Hace un año y medio que estudio la Ciencia Cristiana y desde entonces he podido comprobar la verdad irrefutable de sus enseñanzas practicándolas en mi vida. Por aquel entonces, había sido operada de los ojos, y me dieron ciertas recomendaciones que debía observar por unos tres meses. Un día saliendo del colegio, compré una empanada y al oprimir el envase de la salsa de ají el contenido me salpicó los ojos.

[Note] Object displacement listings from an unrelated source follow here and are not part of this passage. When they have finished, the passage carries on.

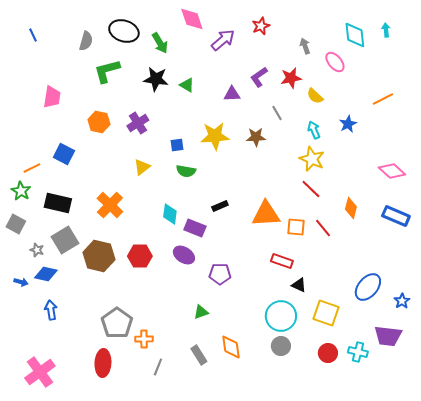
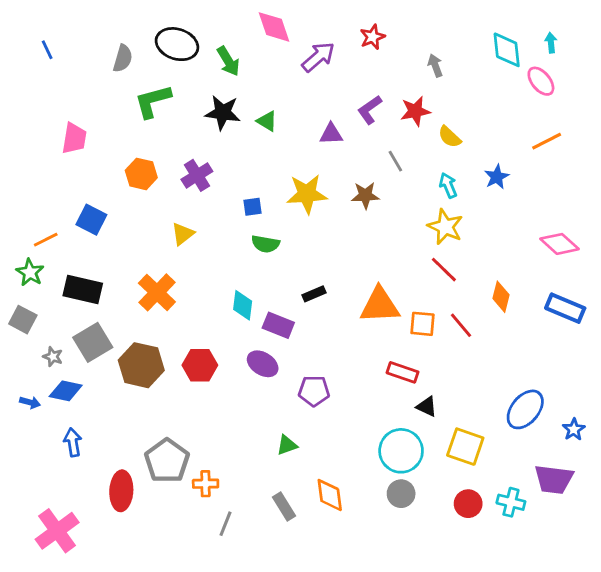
pink ellipse: (335, 62) -> (541, 81), moved
yellow triangle: (142, 167) -> (183, 234), moved
red ellipse: (103, 363) -> (121, 491), moved

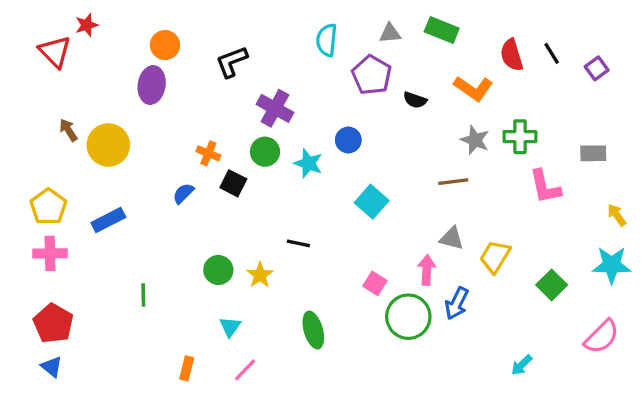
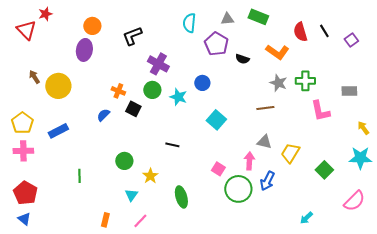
yellow star: (260, 275) -> (150, 176), moved

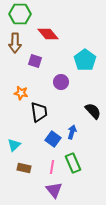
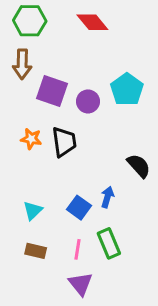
red diamond: (48, 34) -> (92, 22), moved
purple square: (35, 61) -> (52, 91), size x1.5
purple circle: (61, 82) -> (88, 101), moved
black trapezoid: (39, 112) -> (64, 142), moved
cyan triangle: (14, 145) -> (33, 211), moved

De inmediato recordé lo que estaba estudiando en el libro Ciencia y Salud, recién adquirido. En ese instante proclamé que el Amor divino estaba allí mismo y que la materia no tenía inteligencia para dañarme. Como resultado no experimenté ni el más leve ardor.

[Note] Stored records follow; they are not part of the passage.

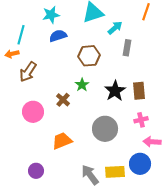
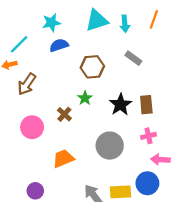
cyan arrow: (115, 28) -> (125, 24), moved, turned 126
cyan line: (21, 35) -> (19, 44), turned 30
gray rectangle: (127, 48) -> (133, 58), turned -63

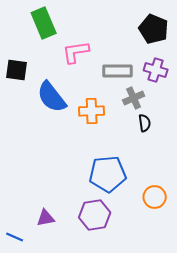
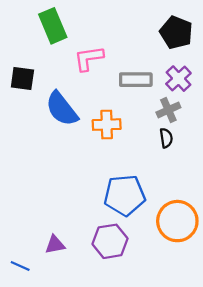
purple cross: (156, 70) -> (178, 79), turned 30
gray cross: (134, 98) -> (168, 110), moved
orange circle: (155, 197) -> (177, 221), size x1.6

En otra ocasión tuve una afección muy dolorosa conocida como herpes zoster. Cuando me puse a orar para contrarrestar ese mal, pensé en la Declaración Científica del Ser, que está en Ciencia y Salud, y que comienza diciendo: "No hay vida, verdad, inteligencia ni sustancia en la materia. Todo es Mente infinita y su manifestación infinita, porque Dios es Todo-en-todo" (Ibíd., pág. 468). El Padre Nuestro también me ayudó en las dos semanas que pasé por esto. En mi lugar de trabajo me instaban a visitar al médico y hacían toda clase de profecías desalentadoras. Incluso quisieron ver la parte afectada, pero me negué a hacerlo. Una noche en que estaba en lo más álgido de la situación, cuando el dolor casi me lleva a la tentación de medicarme, tomé la Biblia y la abrí en el libro de Job 19:26, donde dice: "En mi carne he de ver a Dios". Sentí que Dios me hablaba. Cerré el libro y volví a acostarme con la seguridad de que todo estaba en manos del Amor divino. El dolor fue menguando hasta desaparecer totalmente. Y cuando volví al trabajo mis compañeras se quedaron admiradas de mi sanidad.

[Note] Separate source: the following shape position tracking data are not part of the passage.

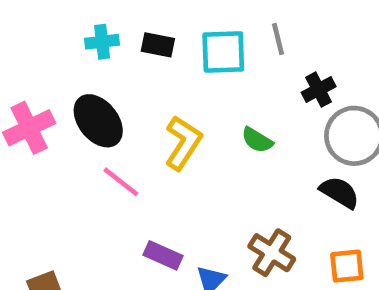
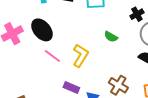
yellow L-shape: (183, 143) -> (80, 56), moved

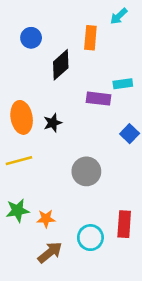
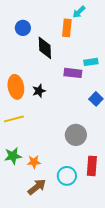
cyan arrow: (119, 16) -> (79, 12), moved
black diamond: (61, 65) -> (45, 48), turned -50
gray circle: (86, 171) -> (76, 135), moved

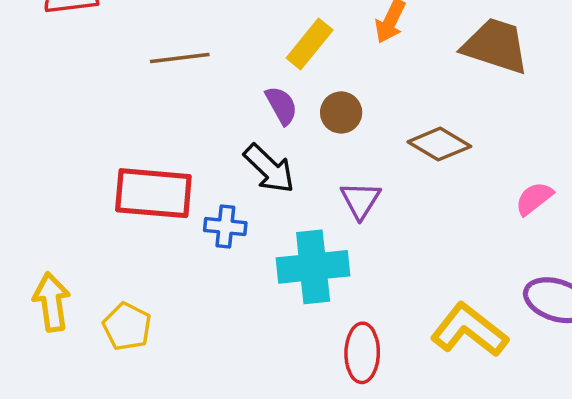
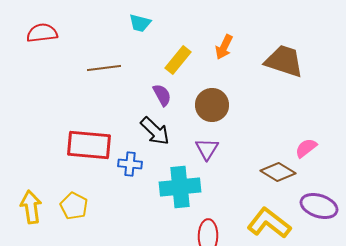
brown circle: (341, 112) -> (212, 105), moved, size x1.4
brown diamond: (439, 144) -> (278, 172), moved
yellow pentagon: (127, 327) -> (74, 206), moved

En otro momento, mi pequeño hijo de casi tres años sufrió una caída. Estaba muy pálido y parecía que iba a perder el sentido. El primer impulso fue llevarlo al policlínico que queda a pocas cuadras de mi casa, pero mientras subía las escaleras en busca de un abrigo, tomé la determinación de llamar a una practicista de la Ciencia Cristiana para pedirle oración por el niño. Ella afirmó que mi hijo nunca había salido de los brazos del Padre, Dios; que se hallaba a salvo bajo Su cuidado, y que en Dios no hay accidentes. No hablamos más de tres minutos cuando el niño estaba ya perfectamente bien y entró a la sala a jugar.